Otro tambo que cerró en el último año fue el de Cristina Curbelo de Sarante de Tala (Canelones). Luego del fallecimiento de su esposo, su hija Adriana quedó como titular. Eran 70 hectáreas donde explotaban unas 50 vacas, que luego bajó a 30 animales.
El tambo se cerró en junio de 2016, luego que Cristina se jubilara y que por la actividad laboral que desempeñan su hija y su yerno fuera del establecimiento no podían atender la actividad lechera. El negocio no arrojaba resultados económicos aceptables y les generó endeudamiento. El campo se lo arrendaron a un vecino.
En Paysandú, Alfredo Larrosa, administrador de un tambo familiar en campo arrendado durante 13 años, cesó esta explotación para luego pasarse a la agricultura y subarrendar para soja.
Larrosa, quien ejerce como médico veterinario, recordó a El Observador que en función de los números cada vez más comprometidos fue achicando su rodeo lechero, donde en 40 hectáreas ordeñaban 50 vacas. Los costos fueron cada vez más determinantes, incidiendo de forma importante el costo salarial, remarcó.
Rafael Bove (53), quien ha sido remitente durante 46 años, dijo a El Observador que cerró el tambo en San José porque los números del negocio no cerraban. Además consideró clave que la gente «pretende ganar lo que no produce». Ahora se precisan dos personas, lo que antes se hacía con una «y son dos problemas».
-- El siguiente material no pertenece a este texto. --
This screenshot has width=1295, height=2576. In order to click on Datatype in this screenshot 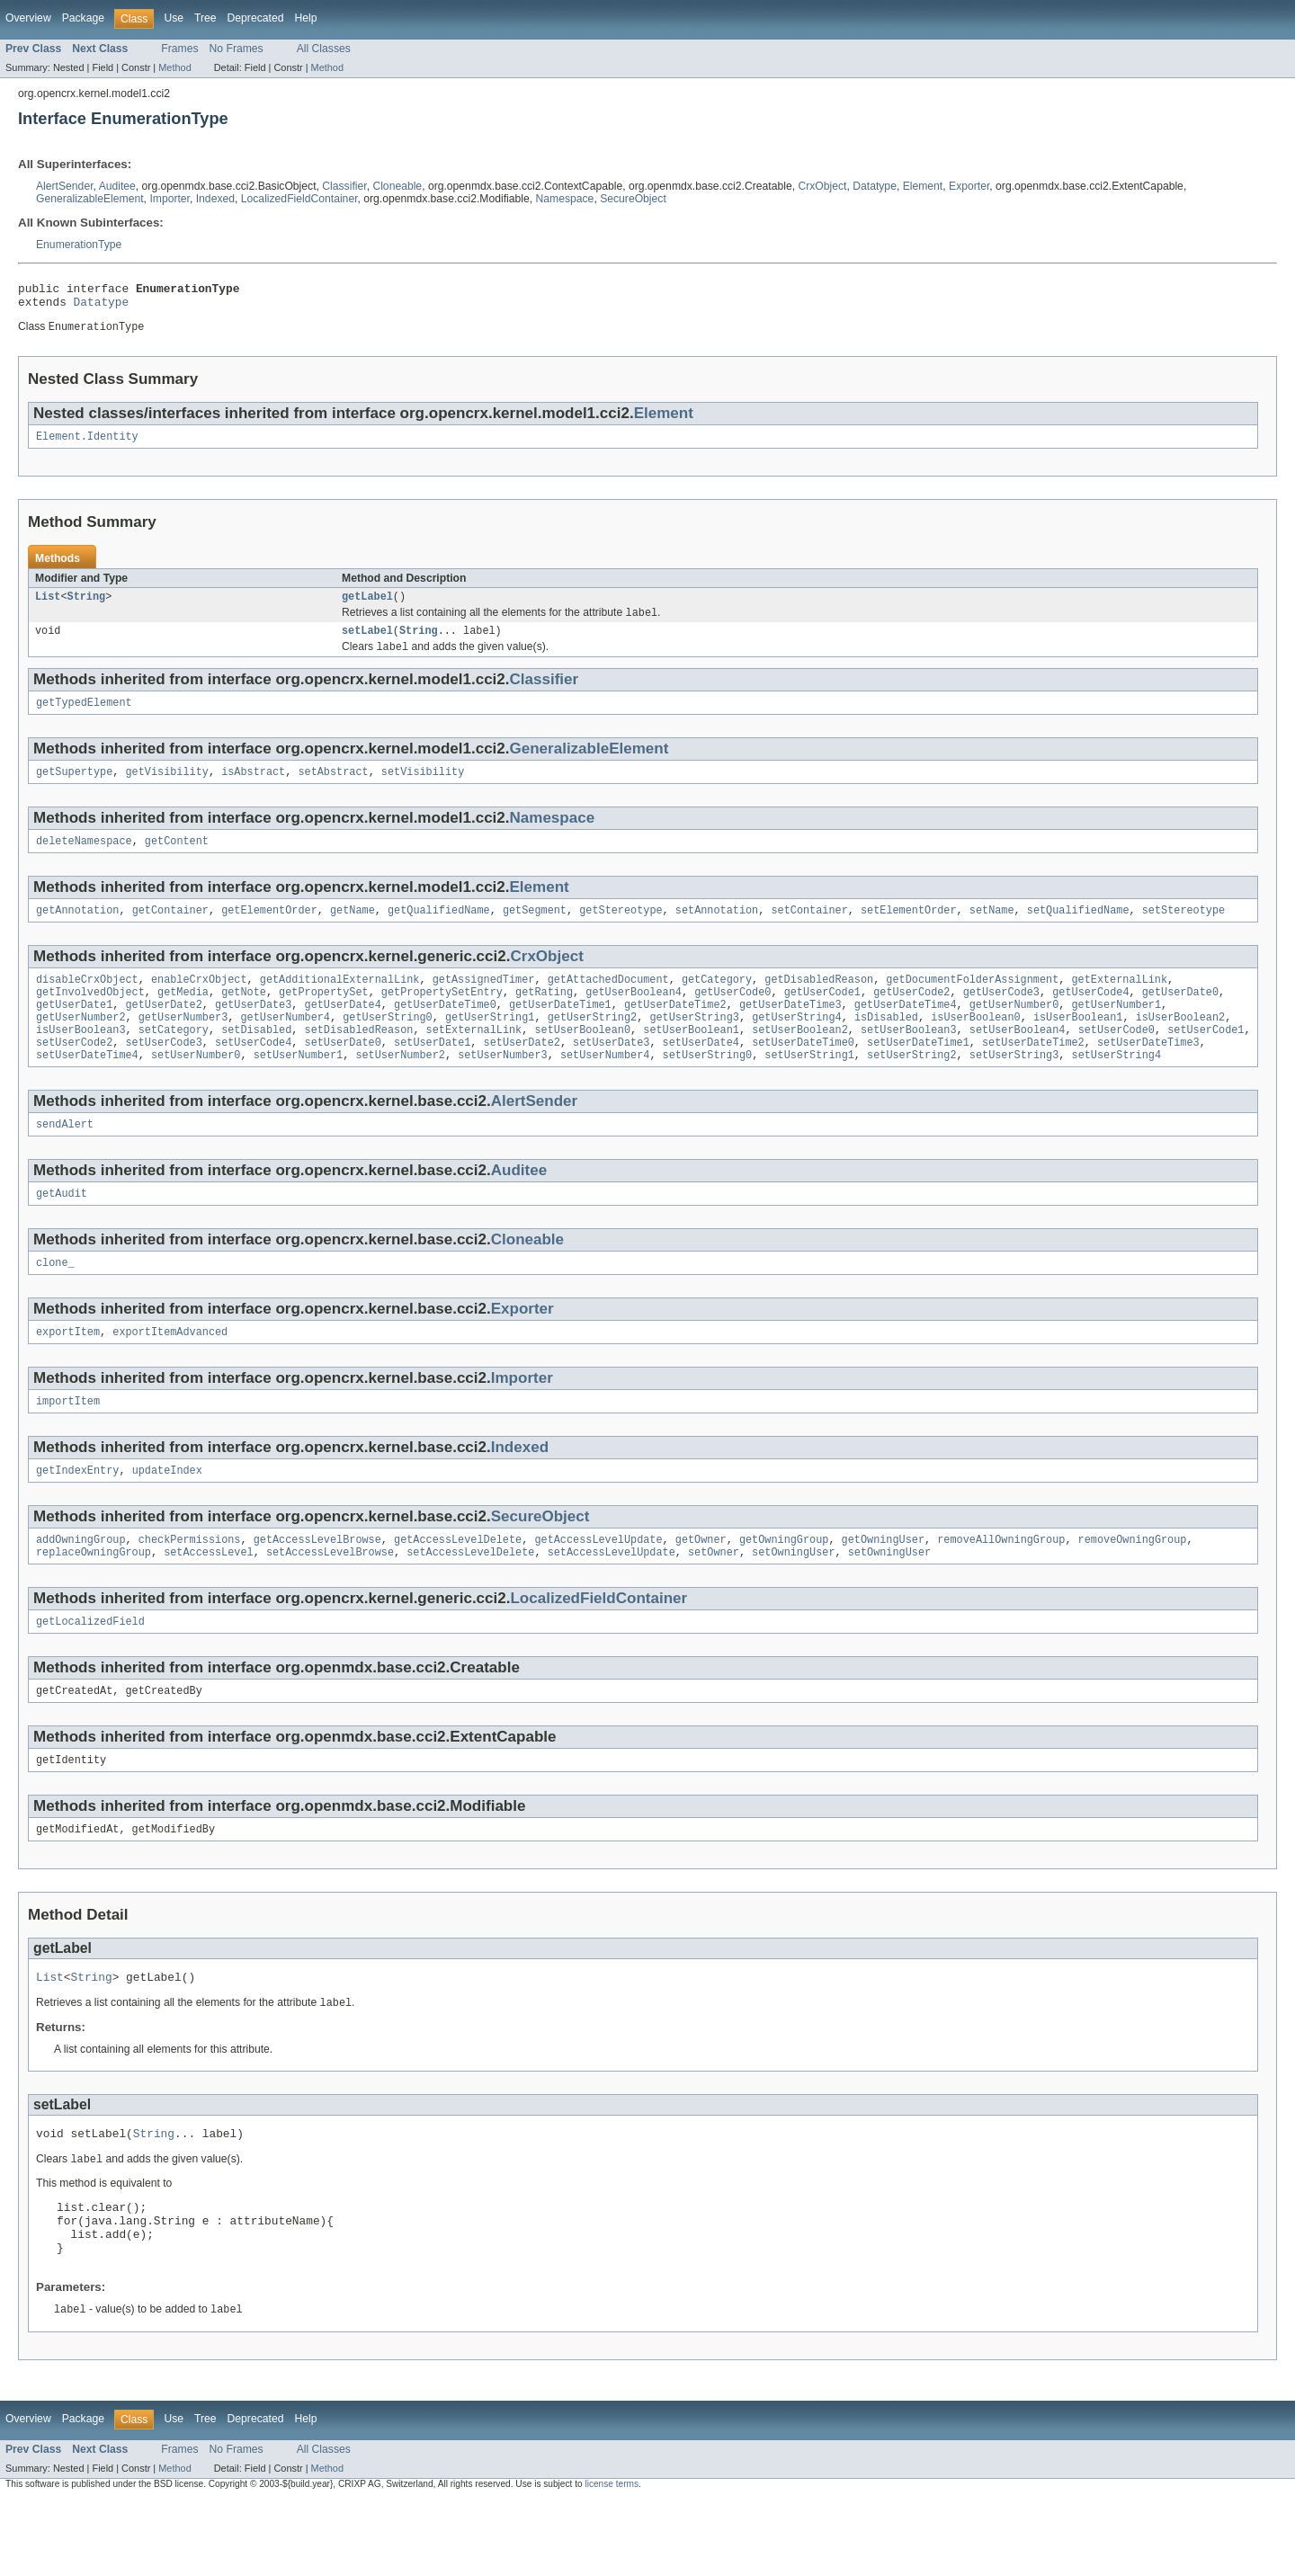 , I will do `click(875, 186)`.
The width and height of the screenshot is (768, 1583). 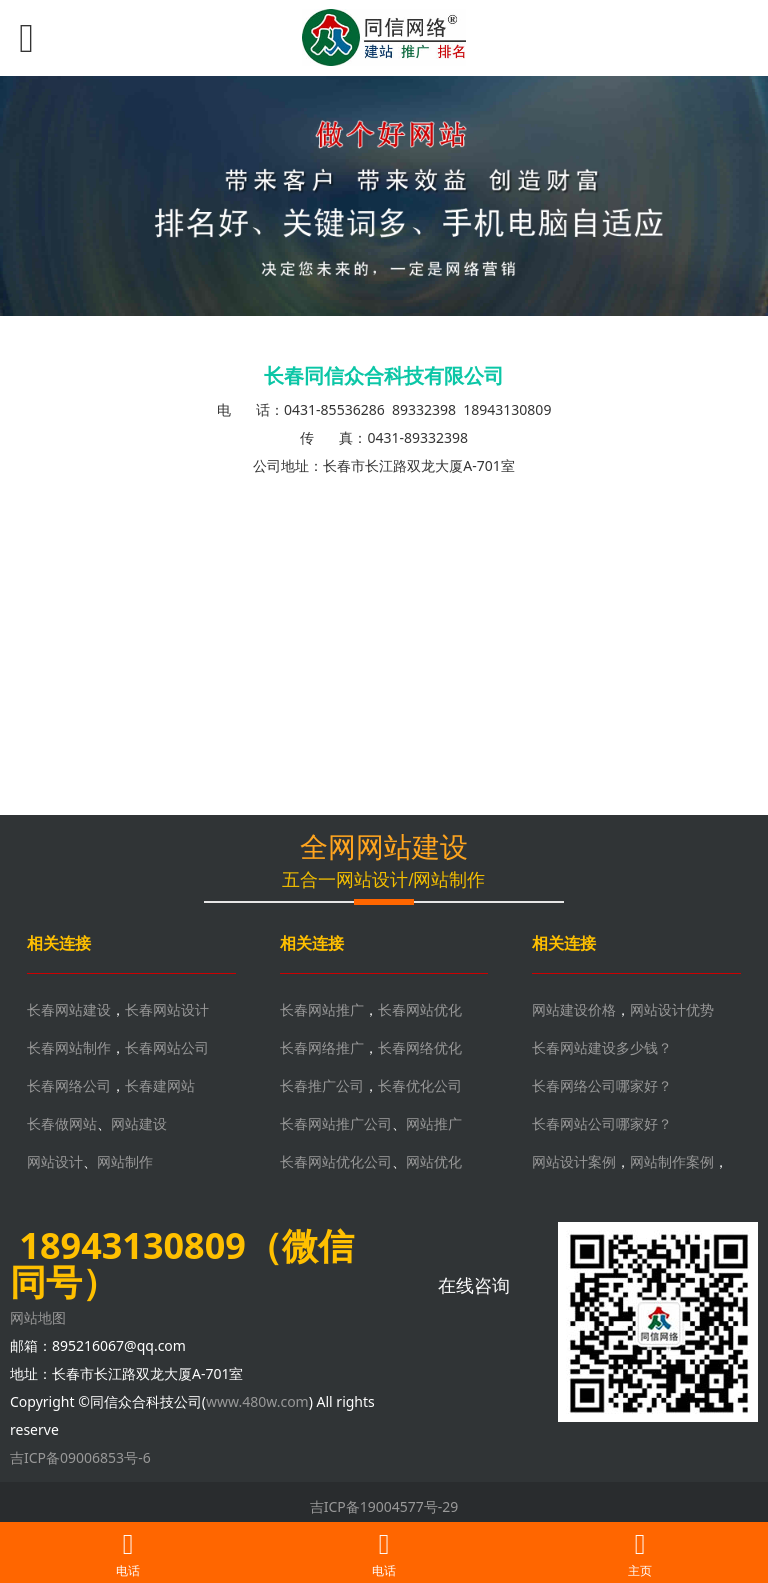 I want to click on 长春网站建设, so click(x=69, y=1009).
Admitió que es un sistema perverso porque al productor no le alcanza para hacer frente a sus obligaciones y tampoco es suficiente para los empleados, que no llegan a fin de mes. Bove sigue ahora como productor agrícola ganadero.
Milton Panzardi (65) contó a El Observador que no dudó que con resultados tan negativos «más vale la pena disfrutar a los nietos». Cerró el tambo en San José, que no tuvo recambio generacional ante la imposibilidad de que lo siguieran sus hijas, por ser funcionarias de Conaprole. Vendió las vacas, se jubiló y sigue con el campo de 25 hectáreas, con algunas vaquillonas que vende cuando dan cría.
Un productor en el sur de Florida prefirió dejar el negocio ante las dificultades económicas que vivía el sector y continuar como empleado en otra actividad en la que ya se venía desempeñando. Por esa razón arrendó el establecimiento donde ordeñaba unas 80 vacas. Y las historias siguen.